__Materials provided__.
□ □ □ □
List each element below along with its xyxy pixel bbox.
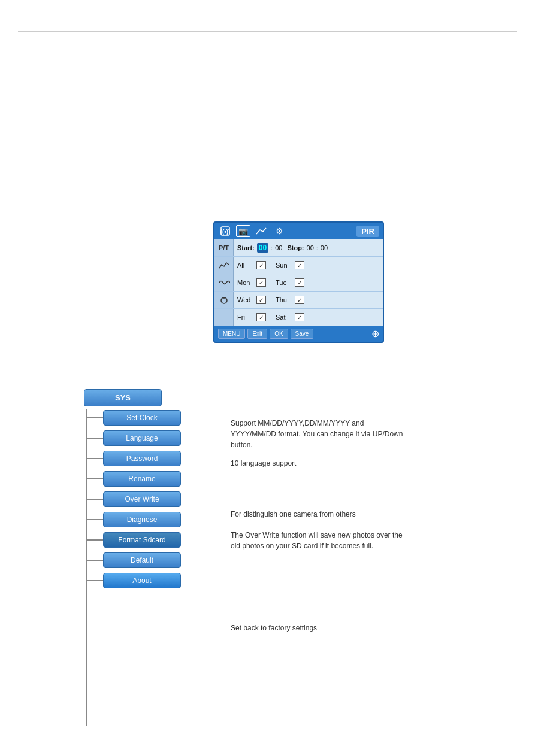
wed-thu-content: Wed ✓ Thu ✓ <box>234 294 383 306</box>
cam-mon-tue-row: Mon ✓ Tue ✓ <box>214 274 383 292</box>
colon2: : <box>316 244 318 251</box>
sys-item-password: Password <box>84 450 181 467</box>
format-btn[interactable]: Format Sdcard <box>103 532 181 548</box>
sun-checkbox[interactable]: ✓ <box>295 261 304 269</box>
connector-about <box>86 580 103 581</box>
overwrite-btn[interactable]: Over Write <box>103 491 181 507</box>
menu-btn[interactable]: MENU <box>218 329 245 339</box>
sys-item-about: About <box>84 572 181 590</box>
password-btn[interactable]: Password <box>103 451 181 466</box>
cam-fri-sat-row: Fri ✓ Sat ✓ <box>214 309 383 326</box>
mon-checkbox[interactable]: ✓ <box>256 278 266 287</box>
desc-setclock: Support MM/DD/YYYY,DD/MM/YYYY andYYYY/MM… <box>231 418 403 450</box>
thu-label: Thu <box>276 296 292 303</box>
exit-btn[interactable]: Exit <box>247 329 267 339</box>
mon-tue-content: Mon ✓ Tue ✓ <box>234 277 383 289</box>
sys-item-format: Format Sdcard <box>84 531 181 549</box>
setclock-btn[interactable]: Set Clock <box>103 410 181 426</box>
sys-title: SYS <box>84 389 162 406</box>
wed-label: Wed <box>237 296 254 303</box>
tue-checkbox[interactable]: ✓ <box>295 278 304 287</box>
desc-overwrite: The Over Write function will save new ph… <box>231 530 403 551</box>
gear-icon: ⚙ <box>272 225 286 237</box>
vertical-connector <box>86 409 87 726</box>
colon1: : <box>271 244 273 251</box>
fri-checkbox[interactable]: ✓ <box>256 313 266 321</box>
connector-overwrite <box>86 499 103 500</box>
all-label: All <box>237 262 254 269</box>
all-checkbox[interactable]: ✓ <box>256 261 266 269</box>
connector-password <box>86 458 103 459</box>
sys-item-setclock: Set Clock <box>84 409 181 427</box>
desc-default: Set back to factory settings <box>231 623 317 633</box>
start-hour: 00 <box>257 243 268 253</box>
stop-hour: 00 <box>307 244 314 251</box>
cam-wed-thu-row: Wed ✓ Thu ✓ <box>214 292 383 309</box>
cam-all-sun-row: All ✓ Sun ✓ <box>214 257 383 274</box>
thu-checkbox[interactable]: ✓ <box>295 296 304 304</box>
camera-screen: ((•)) 📷 ⚙ PIR P/T Start: 00 : 00 Stop: 0… <box>213 221 384 343</box>
wave-icon <box>214 274 234 291</box>
start-label: Start: <box>237 244 255 251</box>
sys-menu: SYS Set Clock Language Password Rename O… <box>84 389 181 590</box>
sat-label: Sat <box>276 314 292 321</box>
connector-diagnose <box>86 519 103 520</box>
cam-time-row: P/T Start: 00 : 00 Stop: 00 : 00 <box>214 239 383 257</box>
camera-icon: 📷 <box>236 225 250 237</box>
connector-setclock <box>86 417 103 418</box>
desc-rename: For distinguish one camera from others <box>231 509 356 520</box>
sys-item-language: Language <box>84 429 181 447</box>
connector-language <box>86 438 103 439</box>
all-sun-content: All ✓ Sun ✓ <box>234 259 383 271</box>
fri-sat-content: Fri ✓ Sat ✓ <box>234 311 383 323</box>
power-icon <box>214 292 234 308</box>
pir-label: PIR <box>356 226 379 237</box>
connector-default <box>86 560 103 561</box>
connector-format <box>86 539 103 541</box>
mon-label: Mon <box>237 279 254 286</box>
pt-icon: P/T <box>214 239 234 256</box>
stop-label: Stop: <box>287 244 304 251</box>
sys-item-diagnose: Diagnose <box>84 511 181 529</box>
ok-btn[interactable]: OK <box>270 329 288 339</box>
save-btn[interactable]: Save <box>291 329 314 339</box>
chart-icon <box>254 225 268 237</box>
connector-rename <box>86 478 103 479</box>
language-btn[interactable]: Language <box>103 430 181 446</box>
camera-bottom-bar: MENU Exit OK Save ⊕ <box>214 326 383 342</box>
top-divider <box>18 31 517 32</box>
sat-checkbox[interactable]: ✓ <box>295 313 304 321</box>
diagnose-btn[interactable]: Diagnose <box>103 512 181 527</box>
blank-icon <box>214 309 234 326</box>
wed-checkbox[interactable]: ✓ <box>256 296 266 304</box>
sys-item-rename: Rename <box>84 470 181 488</box>
camera-top-bar: ((•)) 📷 ⚙ PIR <box>214 223 383 239</box>
sun-label: Sun <box>276 262 292 269</box>
default-btn[interactable]: Default <box>103 552 181 568</box>
fri-label: Fri <box>237 314 254 321</box>
start-min: 00 <box>275 244 282 251</box>
camera-body: P/T Start: 00 : 00 Stop: 00 : 00 All ✓ S… <box>214 239 383 326</box>
nav-arrows-icon[interactable]: ⊕ <box>371 328 379 339</box>
wifi-icon: ((•)) <box>218 225 232 237</box>
desc-language: 10 language support <box>231 458 296 469</box>
cam-time-content: Start: 00 : 00 Stop: 00 : 00 <box>234 241 383 254</box>
rename-btn[interactable]: Rename <box>103 471 181 487</box>
svg-text:((•)): ((•)) <box>220 229 231 235</box>
about-btn[interactable]: About <box>103 573 181 588</box>
stop-min: 00 <box>321 244 328 251</box>
motion-icon <box>214 257 234 274</box>
sys-item-overwrite: Over Write <box>84 490 181 508</box>
tue-label: Tue <box>276 279 292 286</box>
sys-item-default: Default <box>84 551 181 569</box>
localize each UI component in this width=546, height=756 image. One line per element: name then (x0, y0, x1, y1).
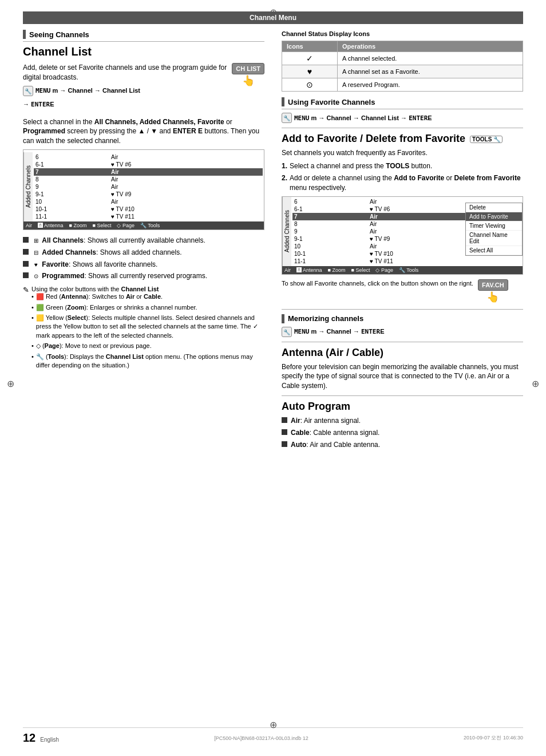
fav-ch-button[interactable]: FAV.CH (478, 279, 508, 291)
note-icon: ✎ (23, 286, 29, 294)
icon-heart: ♥ (282, 65, 338, 78)
list-item-all-channels: ⊞ All Channels: Shows all currently avai… (23, 236, 264, 246)
fav-ch-note: To show all Favorite channels, click on … (282, 279, 473, 288)
feature-bullet-list: ⊞ All Channels: Shows all currently avai… (23, 236, 264, 281)
add-favorite-title: Add to Favorite / Delete from Favorite T… (282, 133, 523, 145)
bullet-square (23, 237, 29, 243)
add-favorite-desc: Set channels you watch frequently as Fav… (282, 148, 523, 158)
sub-bullet-red: 🟥 Red (Antenna): Switches to Air or Cabl… (31, 292, 264, 301)
antenna-desc: Before your television can begin memoriz… (282, 362, 523, 391)
list-item-cable: Cable: Cable antenna signal. (282, 428, 523, 438)
sub-bullet-page: ◇ (Page): Move to next or previous page. (31, 342, 264, 350)
table-row: ♥ A channel set as a Favorite. (282, 65, 523, 78)
ch-sidebar-label2: Added Channels (282, 197, 291, 266)
icon-checkmark: ✓ (282, 52, 338, 65)
table-row: 10Air (34, 198, 263, 205)
bullet-square (23, 249, 29, 255)
grid-icon: ⊞ (32, 237, 40, 245)
bullet-square (23, 261, 29, 267)
section-bar3 (282, 314, 284, 323)
using-favorite-heading: Using Favorite Channels (282, 97, 523, 109)
reg-mark-left: ⊕ (7, 378, 14, 389)
steps-list: 1.Select a channel and press the TOOLS b… (282, 161, 523, 192)
reg-mark-bottom: ⊕ (270, 719, 277, 730)
context-menu-channel-name[interactable]: Channel Name Edit (466, 231, 522, 246)
bullet-square (282, 441, 287, 447)
remote-icon2: 🔧 (282, 113, 292, 123)
auto-program-list: Air: Air antenna signal. Cable: Cable an… (282, 416, 523, 449)
list-item-favorite: ♥ Favorite: Shows all favorite channels. (23, 260, 264, 270)
context-menu-timer[interactable]: Timer Viewing (466, 221, 522, 231)
list-item-programmed: ⊙ Programmed: Shows all currently reserv… (23, 271, 264, 281)
op-selected: A channel selected. (338, 52, 523, 65)
menu-path-favorite: 🔧 MENU m → Channel → Channel List → ENTE… (282, 113, 523, 123)
fav-ch-btn-container: FAV.CH 👆 (478, 279, 508, 303)
clock-icon: ⊙ (32, 272, 40, 280)
sub-bullet-tools: 🔧 (Tools): Displays the Channel List opt… (31, 353, 264, 370)
ch-list-table: 6Air 6-1♥ TV #6 7Air 8Air 9Air 9-1♥ TV #… (34, 153, 263, 220)
list-item-added-channels: ⊟ Added Channels: Shows all added channe… (23, 248, 264, 258)
seeing-channels-heading: Seeing Channels (23, 30, 264, 42)
remote-icon: 🔧 (23, 86, 33, 96)
grid2-icon: ⊟ (32, 249, 40, 257)
divider3 (282, 342, 523, 342)
context-menu-delete[interactable]: Delete (466, 203, 522, 212)
channel-list-screenshot: Added Channels 6Air 6-1♥ TV #6 7Air 8Air… (23, 149, 264, 230)
bullet-square (282, 417, 287, 423)
hand-icon: 👆 (242, 74, 255, 87)
hand-icon2: 👆 (486, 291, 499, 303)
divider4 (282, 395, 523, 396)
status-display-heading: Channel Status Display Icons (282, 30, 523, 38)
page-number: 12 (23, 731, 35, 745)
table-header-icons: Icons (282, 41, 338, 52)
ch-list-button[interactable]: CH LIST (232, 63, 264, 74)
table-row: 11-1♥ TV #11 (292, 258, 521, 265)
ch-list-toolbar2: Air 🅰 Antenna ■ Zoom ■ Select ◇ Page 🔧 T… (282, 266, 523, 274)
remote-icon3: 🔧 (282, 327, 292, 337)
icon-timer: ⊙ (282, 78, 338, 92)
right-column: Channel Status Display Icons Icons Opera… (282, 30, 523, 454)
sub-bullet-yellow: 🟨 Yellow (Select): Selects multiple chan… (31, 314, 264, 340)
ch-list-btn-container: CH LIST 👆 (232, 63, 264, 87)
table-row: ⊙ A reserved Program. (282, 78, 523, 92)
list-item-air: Air: Air antenna signal. (282, 416, 523, 426)
menu-path-channel-list: 🔧 MENU m → Channel → Channel List (23, 86, 227, 96)
step-1: 1.Select a channel and press the TOOLS b… (282, 161, 523, 171)
memorizing-heading: Memorizing channels (282, 314, 523, 323)
table-row: 9Air (34, 183, 263, 191)
note-section: ✎ Using the color buttons with the Chann… (23, 286, 264, 371)
table-row-selected: 7Air (34, 168, 263, 176)
menu-path-enter: → ENTERE (23, 101, 227, 108)
table-row: 6Air (34, 153, 263, 161)
list-item-auto: Auto: Air and Cable antenna. (282, 440, 523, 450)
tools-badge: TOOLS 🔧 (470, 136, 503, 143)
section-bar (23, 30, 26, 39)
heart-icon: ♥ (32, 261, 40, 269)
context-menu[interactable]: Delete Add to Favorite Timer Viewing Cha… (465, 203, 523, 256)
channel-list-title: Channel List (23, 45, 264, 58)
ch-sidebar-label: Added Channels (23, 152, 33, 221)
channel-list-instruction: Select a channel in the All Channels, Ad… (23, 117, 264, 146)
add-favorite-screenshot: Added Channels 6Air 6-1♥ TV #6 7Air 8Air… (282, 196, 523, 275)
divider2 (282, 309, 523, 310)
table-row: ✓ A channel selected. (282, 52, 523, 65)
section-bar (282, 97, 284, 106)
left-column: Seeing Channels Channel List Add, delete… (23, 30, 264, 454)
bullet-square (23, 272, 29, 278)
table-row: 10-1♥ TV #10 (34, 205, 263, 213)
context-menu-add-favorite[interactable]: Add to Favorite (466, 212, 522, 221)
footer-date: 2010-09-07 오전 10:46:30 (464, 735, 523, 741)
op-favorite: A channel set as a Favorite. (338, 65, 523, 78)
antenna-title: Antenna (Air / Cable) (282, 347, 523, 359)
sub-bullet-green: 🟩 Green (Zoom): Enlarges or shrinks a ch… (31, 303, 264, 312)
footer-filename: [PC500-NA]BN68-03217A-00L03.indb 12 (214, 735, 308, 741)
sub-bullet-list: 🟥 Red (Antenna): Switches to Air or Cabl… (31, 292, 264, 370)
context-menu-select-all[interactable]: Select All (466, 246, 522, 255)
step-2: 2.Add or delete a channel using the Add … (282, 173, 523, 193)
reg-mark-top: ⊕ (270, 7, 277, 18)
auto-program-title: Auto Program (282, 401, 523, 413)
op-reserved: A reserved Program. (338, 78, 523, 92)
table-header-operations: Operations (338, 41, 523, 52)
table-row: 11-1♥ TV #11 (34, 213, 263, 220)
bullet-square (282, 429, 287, 435)
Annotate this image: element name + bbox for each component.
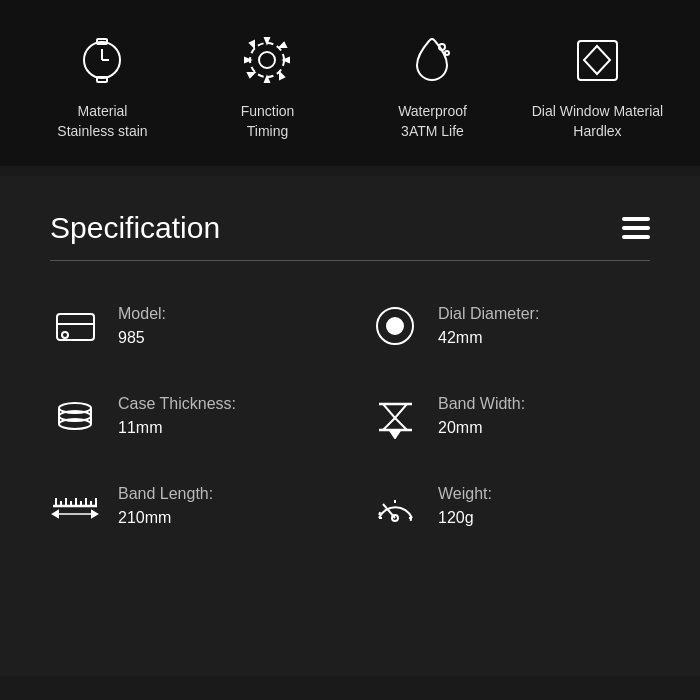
scale-icon xyxy=(370,481,420,531)
spec-weight: Weight: 120g xyxy=(370,481,650,531)
case-thickness-text: Case Thickness: 11mm xyxy=(118,392,236,440)
layers-icon xyxy=(50,391,100,441)
svg-marker-25 xyxy=(391,432,399,438)
svg-point-6 xyxy=(250,43,284,77)
function-label: Function Timing xyxy=(241,102,295,141)
card-icon xyxy=(50,301,100,351)
dial-window-label: Dial Window Material Hardlex xyxy=(532,102,663,141)
svg-point-13 xyxy=(62,332,68,338)
svg-point-7 xyxy=(439,44,445,50)
features-section: Material Stainless stain Function Timin xyxy=(0,0,700,166)
feature-material: Material Stainless stain xyxy=(28,30,178,141)
spec-header: Specification xyxy=(50,211,650,245)
spec-band-length: Band Length: 210mm xyxy=(50,481,330,531)
spec-model: Model: 985 xyxy=(50,301,330,351)
spec-case-thickness: Case Thickness: 11mm xyxy=(50,391,330,441)
divider xyxy=(50,260,650,261)
spec-band-width: Band Width: 20mm xyxy=(370,391,650,441)
spec-title: Specification xyxy=(50,211,220,245)
band-length-text: Band Length: 210mm xyxy=(118,482,213,530)
material-label: Material Stainless stain xyxy=(57,102,147,141)
spec-grid: Model: 985 Dial Diameter: 42mm xyxy=(50,301,650,531)
spec-dial-diameter: Dial Diameter: 42mm xyxy=(370,301,650,351)
svg-point-15 xyxy=(387,318,403,334)
feature-waterproof: Waterproof 3ATM Life xyxy=(358,30,508,141)
watch-icon xyxy=(73,30,133,90)
svg-rect-4 xyxy=(97,77,107,82)
band-width-text: Band Width: 20mm xyxy=(438,392,525,440)
feature-function: Function Timing xyxy=(193,30,343,141)
specification-section: Specification Model: 985 xyxy=(0,176,700,676)
weight-text: Weight: 120g xyxy=(438,482,492,530)
svg-marker-37 xyxy=(53,511,58,517)
dial-diameter-text: Dial Diameter: 42mm xyxy=(438,302,539,350)
svg-point-5 xyxy=(259,52,275,68)
hourglass-icon xyxy=(370,391,420,441)
drop-icon xyxy=(403,30,463,90)
svg-marker-38 xyxy=(92,511,97,517)
svg-point-8 xyxy=(445,51,449,55)
menu-icon[interactable] xyxy=(622,217,650,239)
model-text: Model: 985 xyxy=(118,302,166,350)
feature-dial-window: Dial Window Material Hardlex xyxy=(523,30,673,141)
gear-icon xyxy=(238,30,298,90)
waterproof-label: Waterproof 3ATM Life xyxy=(398,102,467,141)
svg-marker-10 xyxy=(584,46,610,74)
circle-dot-icon xyxy=(370,301,420,351)
diamond-icon xyxy=(568,30,628,90)
ruler-icon xyxy=(50,481,100,531)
□ □ □ □
__Exercise goal__.
Say how many lines above hold the word "Window", giving only the count.

__Result below__.
2